We were forced to wait on the shady side of the lock as it was being fixed, but it did give us an opportunity to relay the message we had been carrying for the last two months. We weren’t the pony express, but we did get the message to the destination. When we asked for the intended recipient of the message, we told that he no longer works there. We were so disappointed.

The problem with the lock was fixed, the water was lowered and the doors on the far side of the lock were opened. As the doors swung open immediately in front of us was a hulking barge 1,000 feet long, leaving us only a small opening to skirt past and get back out in the open, pitching water

We paddled into Dubuque, IA by skirting behind City Island in an effort to get out of the wind that attacked us upon departing the lock. While Kobie needed water, we also had to decide as to how we should proceed for the last hour of the day. We weren’t sure that we would find a decent campsite near Dubuque, especially in light of the fact that snow was in the forecast. While the word “motel” came up, there was nothing even remotely convenient in Dubuque, IA or East Dubuque, IL just across the river. East Dubuque was the northern most town along the Mississippi river in Illinois, so now instead of Wisconsin on the east side of the river we would have Illinois.

We paddled into a cove in Dubuque, which was home to a casino, several commercial boating outfits and the US Coast Guard. As there was no place to get out of the water in the cove, we looped back around and got out off the river on a sandy beach near a river walk area. We threw our kayaks on the wheels and pulled them somewhat inland. A couple stopped to talk who gave us splendid directions to a motel, but it was nearly two miles up the road involving a walk across a busy narrow bridge and mountain climbing up a hill. For all of those people who think Iowa is flat, let me dissuade you from that notion. I had people try to tell me how flat Iowa was before my Cross-Country bike ride in 2005 which took me through the state. Rest assured, Iowa is not flat.

We met another woman who mentioned that there was a Holiday Inn that was right downtown and hence much closer. She mentioned that it might run $40 a night. In 1982 perhaps. Downtown hotels generally have very little free space, not nearly enough to store a couple of 17 foot kayaks and don’t cost 40 bucks either.

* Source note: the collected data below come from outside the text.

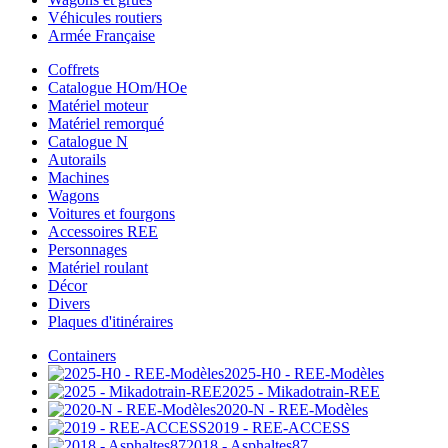
Véhicules routiers
Armée Française
Coffrets
Catalogue HOm/HOe
Matériel moteur
Matériel remorqué
Catalogue N
Autorails
Machines
Wagons
Voitures et fourgons
Accessoires REE
Personnages
Matériel roulant
Décor
Divers
Plaques d'itinéraires
Containers
2025-H0 - REE-Modèles
2025 - Mikadotrain-REE
2020-N - REE-Modèles
2019 - REE-ACCESS
2018 - Asphaltes87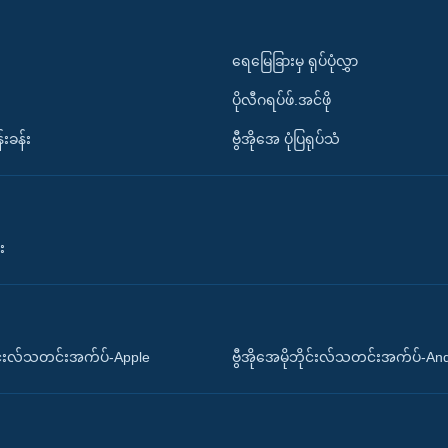
ရေမြေခြားမှ ရုပ်ပုံလွှာ
ပိုလီဂရပ်ဖ်.အင်ဖို
်းခန်း
ဗွီအိုအေ ပုံပြရုပ်သံ
း
ိုင်းလ်သတင်းအက်ပ်-Apple
ဗွီအိုအေမိုဘိုင်းလ်သတင်းအက်ပ်-An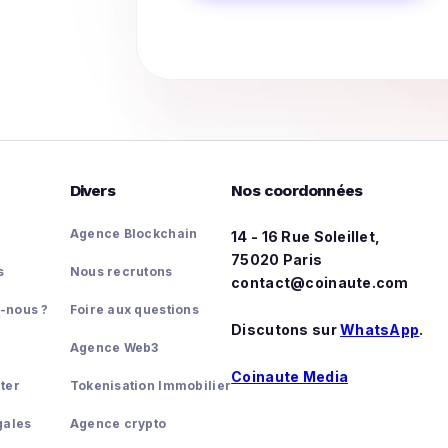
Divers
Nos coordonnées
Agence Blockchain
14 - 16 Rue Soleillet,
75020 Paris
s
Nous recrutons
contact@coinaute.com
-nous ?
Foire aux questions
Discutons sur
WhatsApp
.
Agence Web3
Coinaute Media
ter
Tokenisation Immobilier
gales
Agence crypto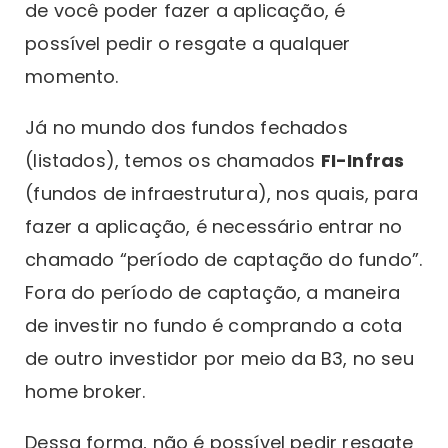
de você poder fazer a aplicação, é
possível pedir o resgate a qualquer
momento.
Já no mundo dos fundos fechados
(listados), temos os chamados
FI-Infras
(fundos de infraestrutura), nos quais, para
fazer a aplicação, é necessário entrar no
chamado “período de captação do fundo”.
Fora do período de captação, a maneira
de investir no fundo é comprando a cota
de outro investidor por meio da B3, no seu
home broker.
Dessa forma, não é possível pedir resgate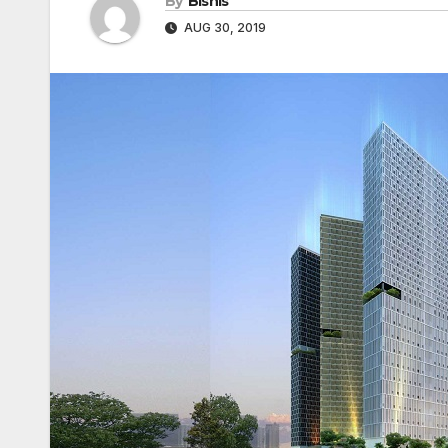
By
Bisnis
AUG 30, 2019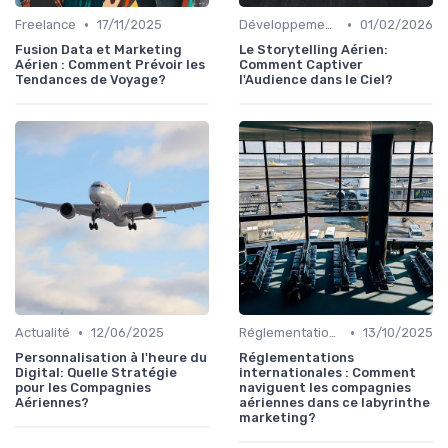
•
•
Freelance
17/11/2025
Développement personnel
01/02/2026
Fusion Data et Marketing
Le Storytelling Aérien:
Aérien : Comment Prévoir les
Comment Captiver
Tendances de Voyage?
l'Audience dans le Ciel?
•
•
Actualité
12/06/2025
Réglementations Internationales
13/10/2025
Personnalisation à l'heure du
Réglementations
Digital: Quelle Stratégie
internationales : Comment
pour les Compagnies
naviguent les compagnies
Aériennes?
aériennes dans ce labyrinthe
marketing?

We started walking to the bridge and decided that we really didn’t want to take a chance in traffic so I went to find someplace that we might be able to leave the kayaks in the area and then walk to a motel. In trying to keep with a nautical theme I started with a maritime museum, but it wouldn’t work. I remembered the Coast Guard and made a dash there by land. When I arrived at their building it was deserted. It took me a minute to realize that everyone must be on the ship sitting in the harbor. I got someone’s attention and within minutes was given the OK to leave our boats on the property.

I ran back to grab Kobie and our kayaks. We got set up leaving the kayaks behind a barbed wire fence on US Government property. I felt comfortable leaving most of my gear in the kayak as I would only need a few bits of clothes, my toothbrush and little else for a night in a motel.

The fellows directed us to the “A&W”, where there was supposedly the best burger in town. As we sat eating, Cory, one of the guys from the Coast Guard walked into the A&W and joined us for a chat. We sat talking for a bit and he offered us a ride to a motel. We set up with a motel and sat around talking about travel as Cory had travelled a bit, but Kobie and I were shot and called it as night. We got to sleep in a nice comfy bed, not having to worry if there is any water leaking in from the rain.